District information
- Type: Public
- Grades: K–12
- NCES District ID: 4216440

Students and staff
- Students: 1,216
- Teachers: 79.65 (FTE)
- Staff: 72.35 (FTE)
- Student–teacher ratio: 15.27

Other information
- Website: www.ntsd.org

= Neshannock Township School District =

School district in Pennsylvania, USA

Neshannock Township School District is a public school district located in Lawrence County, Pennsylvania. The district serves Neshannock Township, Pennsylvania, a community featuring a variety of suburban-style homes. The district features Neshannock Memorial Elementary School and Neshannock Jr/Sr High School. The current active superintendent of Neshannock Township School District is Dr. Terence P. Meehan, who became superintendent after Dr. Mary Todora and has been acting as superintendent since 2014.

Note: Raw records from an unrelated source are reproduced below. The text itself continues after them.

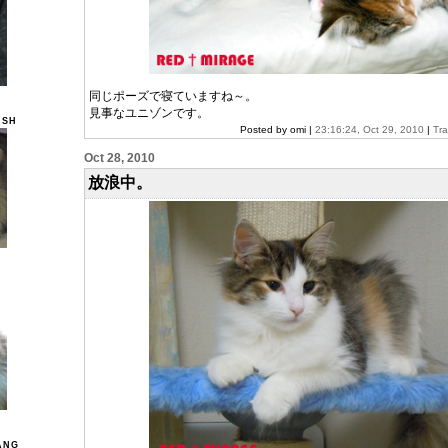
同じポーズで寝ていますね～。
見事なユニゾンです。
ISH
Posted by omi |
23:16:24, Oct 29, 2010
|
Tr
Oct 28, 2010
放浪中。
ANG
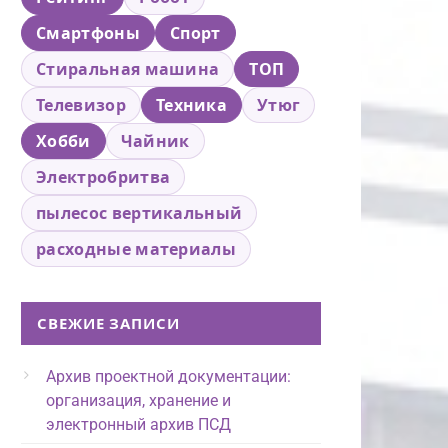
Смартфоны
Спорт
Стиральная машина
ТОП
Телевизор
Техника
Утюг
Хобби
Чайник
Электробритва
пылесос вертикальный
расходные материалы
СВЕЖИЕ ЗАПИСИ
Архив проектной документации:
организация, хранение и
электронный архив ПСД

This school district hosts the Neshannock Lancers, displaying the school colors of red and white.

==Student Activities==

Despite its small size, the school district offers an assortment of sports and extracurricular activities and has its fair share of issues. Students become involved in athletics such as football, cheerleading, Lancerettes (dance line), soccer, tennis, golf, volleyball, basketball, track, cross country, Marching Band, Jazz Band, Concert Band, and baseball. Other various extracurricular activities are available as well such as National Honor Society, Student Council, Peer Leadership, Jr/Sr Class Play, National Art Honor Society, Spanish Club, French Club, Pep Club, Forensics and Linguistics, Musical, Choir, Band, Students of the Cross, Students Helping Students.

==Controversy==

In 2018, a teacher named Russell Barley, was arrested for possession and possible distribution of child pornography. Dr Meehan stated "After speaking with the PA State Police we were informed that no Neshannock Township School District students were involved, nor was district equipment or resources used."

==Sports==

The Lancers won the state title in baseball in 2004. They finished the season with a 23–1 record.

Neshannock's football program struggled in the late 80's to beginning of the new millennium. Recently, the program has turned around and frequents the post-season. Rival schools include Shenango, Mohawk, Laurel, and Union.